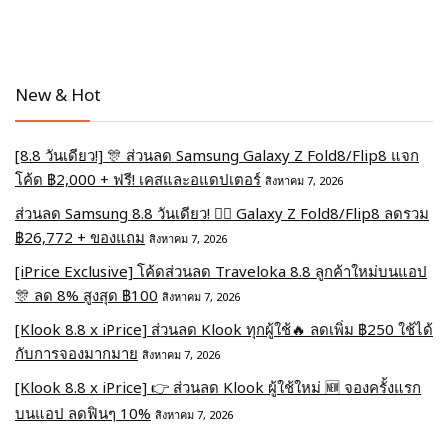
New & Hot
[8.8 วันเดียว!] 🎊 ส่วนลด Samsung Galaxy Z Fold8/Flip8 แจก
โค้ด ฿2,000 + ฟรี! เคสและอแดปเตอร์
สิงหาคม 7, 2026
ส่วนลด Samsung 8.8 วันเดียว! ❤️‍🔥 Galaxy Z Fold8/Flip8 ลดรวม
฿26,772 + ของแถม
สิงหาคม 7, 2026
[iPrice Exclusive] โค้ดส่วนลด Traveloka 8.8 ลูกค้าใหม่บนแอป
🎊 ลด 8% สูงสุด​ ฿100
สิงหาคม 7, 2026
[Klook 8.8 x iPrice] ส่วนลด Klook ทุกผู้ใช้🔥 ลดเพิ่ม ฿250 ใช้ได้
กับการจองมากมาย
สิงหาคม 7, 2026
[Klook 8.8 x iPrice] 👉 ส่วนลด Klook ผู้ใช้ใหม่ 🆕 จองครั้งแรก
บนแอป ลดฟินๆ 10%
สิงหาคม 7, 2026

====

**Work to be completed**
Exact copies are needed of the line with "8% สูงสุด​ ฿100" and each line after it through the end of the material above.

**Exercise response**
🎊 ลด 8% สูงสุด​ ฿100
สิงหาคม 7, 2026
[Klook 8.8 x iPrice] ส่วนลด Klook ทุกผู้ใช้🔥 ลดเพิ่ม ฿250 ใช้ได้
กับการจองมากมาย
สิงหาคม 7, 2026
[Klook 8.8 x iPrice] 👉 ส่วนลด Klook ผู้ใช้ใหม่ 🆕 จองครั้งแรก
บนแอป ลดฟินๆ 10%
สิงหาคม 7, 2026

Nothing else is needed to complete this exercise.